The Iowa Supreme Court agreed with Pliva for each of Huck’s claims except for those which turned on her allegation that the generic drug manufacturer was obligated to update its label to match the changed brand name drug label. The Iowa court found that Huck’s failure-to-update claim would have been preempted if she had framed it as Pliva’s failure to meet the Hatch-Waxman Act’s duty of sameness, which requires generic-drug labels to match that of their branded counterparts. However, Huck had framed her claim as a breach of a state law duty to warn about the potential risks of taking metoclopramide for more than 12 weeks. Importantly, the court found:
“Neither the federal duty of sameness nor the duty to report safety risks to the FDA are ‘critical element[s]’ of [Huck’s] state law claims. Federal law has limited the way in which she can frame her claim: she cannot raise a claim based on labeling that would require Pliva to unilaterally strengthen its label. She has managed to avoid that difficulty because Pliva did not include the additional 2004 approved language. In sum, Huck’s claims fit into a ‘narrow gap': she is suing for conduct that violates the FDCA, but she is not suing because the conduct violates the FDCA.”
The state high court thus held that Pliva was responsible for updating its label to match the brand name manufacturer’s label, and that Huck’s state common law tort claims on Pliva’s allegedly insufficient warnings were not preempted simply because the warnings were consistent with FDA labeling requirements for generic drugs. Significantly, the decision also let Wyeth and other branded drug makers off the hook, following numerous other rulings in holding that a pharmaceutical company cannot be liable for injuries alleged to have been caused by products it did not manufacture or distribute.

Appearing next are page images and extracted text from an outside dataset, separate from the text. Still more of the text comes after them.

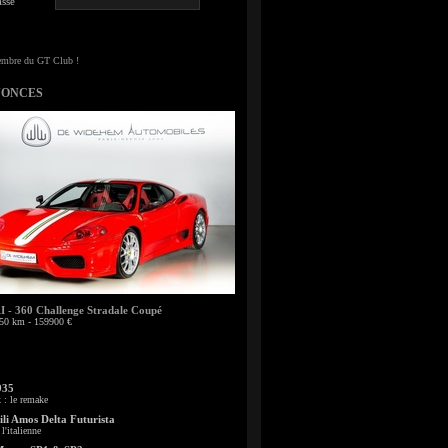
sse
NONCES
- 360 Challenge Stradale Coupé
50 km - 159900 €
935
: le remake
li Amos Delta Futurista
l'italienne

In its November 2014 petition for certiorari, Pliva’s question to the Supreme Court was whether the Iowa Supreme Court erred when it deepened an acknowledged circuit split among the federal and state appellate courts and held, contrary to various Supreme Court and other appellate court decisions, as well as the plain language of the federal Food, Drug, and Cosmetic Act (FDCA), that federal law does not bar state tort claims predicated on allegations that a generic drug manufacturer violated the FDCA by failing to immediately implement or otherwise disseminate notice of labeling changes that FDA approved for use on the generic drug product’s brand-name equivalent.

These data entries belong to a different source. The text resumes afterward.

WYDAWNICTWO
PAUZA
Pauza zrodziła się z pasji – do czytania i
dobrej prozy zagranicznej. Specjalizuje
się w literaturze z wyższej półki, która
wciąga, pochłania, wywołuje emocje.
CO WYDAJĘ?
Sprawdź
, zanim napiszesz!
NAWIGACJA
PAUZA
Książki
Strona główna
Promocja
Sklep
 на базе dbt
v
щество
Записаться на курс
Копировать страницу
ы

As noted above, last Monday the Supreme Court denied Pliva’s petition without elaboration: “The motion of Generic Pharmaceutical Association for leave to file a brief as amicus curiae is granted. The petition for a writ of certiorari is denied.”

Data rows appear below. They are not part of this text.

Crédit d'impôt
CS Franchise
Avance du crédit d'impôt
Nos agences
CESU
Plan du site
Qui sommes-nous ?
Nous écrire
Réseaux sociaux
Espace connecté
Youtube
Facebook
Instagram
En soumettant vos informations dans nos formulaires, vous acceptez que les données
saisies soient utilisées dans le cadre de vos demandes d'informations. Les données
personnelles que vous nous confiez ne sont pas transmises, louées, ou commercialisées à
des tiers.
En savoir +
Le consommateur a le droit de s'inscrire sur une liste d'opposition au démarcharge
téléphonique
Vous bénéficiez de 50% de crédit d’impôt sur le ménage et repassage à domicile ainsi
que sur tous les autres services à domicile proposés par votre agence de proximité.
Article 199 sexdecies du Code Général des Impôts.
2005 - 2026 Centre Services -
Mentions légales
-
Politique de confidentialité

That may not seem like much to talk about, but with nearly eight in 10 prescriptions filled by generic drugs today, any change in the way the preemption doctrine is applied to generic-drug makers could have an enormous impact on mass torts and pharmaceutical litigation. This is why even a two-sentence denial of certiorari by the Supreme Court dealing with only the potential for survival of a state law claim makes headlines here at the Monitor. Moreover, the FDA continues to examine whether generic-drug makers might someday be able to unilaterally change the warnings on their drugs, which could drastically change the legal landscape as well. As always, we will continue to keep you posted on these developments.